In Morehouse v. Haynes, ___ Or App ____ (2010), the Oregon Court of Appeals discussed the difference between negligence and recklessness in motor vehicle collisions.
This was an important distinction for plaintiff as Oregon does not allow noneconomic damages (commonly known as Pain and Suffering) for those plaintiffs who did not have their own car insurance at the time of the injury or up to 180 days before and the collision was caused by negligence. See ORS 31.715(1) (prohibiting noneconomic damages) and ORS 806.010 (requiring insurance)
However if the collision is caused by the defendant’s (think Bad Driver’s) recklessness, it does not matter whether plaintiff was insured. That exclusion is also in ORS 31.715. Oregon defines recklessness in ORS 161.085(9) as:
“a person is aware of and consciously disregards a substantial and unjustifiable risk that the result will occur or that the circumstance exists. The risk must be of such nature and degree that disregard thereof constitutes a gross deviation from the standard of care that a reasonable person would observe in the situation.”
Plaintiff alleged here that defendant, rounding a corner 20 miles an hour faster than the speed limit and one defendant routinely drove on (and therefore knew the sharpness and the dangerousness) was driving recklessly. The Court found “defendant’s driving, as a matter of law, was not reckless as that term is defined in ORS 161.085(9).
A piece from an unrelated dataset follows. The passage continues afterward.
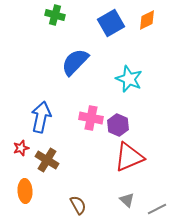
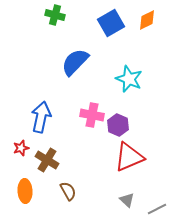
pink cross: moved 1 px right, 3 px up
brown semicircle: moved 10 px left, 14 px up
Defendant did not consciously disregard a substantial and unjustifiable risk that he would cause a motor vehicle accident by driving into a curve above the speed limit and adjusting his radio.”
There were prior cases finding these facts very facts were only negligent behavior, not reckless. “Heedless driving” under Bland v. Williams, 225 Or 193, 357 P2d 258 (1960) was negligence, and “racing or showing off…is consistent with the current analysis of recklessness.”
The Court cited State v. Schlender, 199 Or App 253, 259, 110 P3d 653, rev den, 339 Or 230 (2005), as its examples of recklessness: in Schlender “the defendant drove recklessly where he was aware of and consciously disregarded a substantial and unjustifiable risk to human life when he drove his car into a restaurant wall even though there were lights on in the restaurant that indicated that a person might be inside” In State v. Testa, 155 Or App 52, 58, 964 P2d 274 (1998), “defendant drove recklessly when he was aware of and consciously disregarded a substantial and unjustifiable risk when he drove at 25 to 30 miles per hour through a parking lot parallel to a two-lane road, looked at a passenger in a car driving on the two-lane road, and then swerved onto the road toward that car, forcing the driver into the oncoming lane of traffic.”
Therefore Plaintiff in Morehouse was out of luck as the court found the defendant was negligent. By not carrying car insurance, plaintiffs in Oregon risk not being able to collect anything more than economic damages.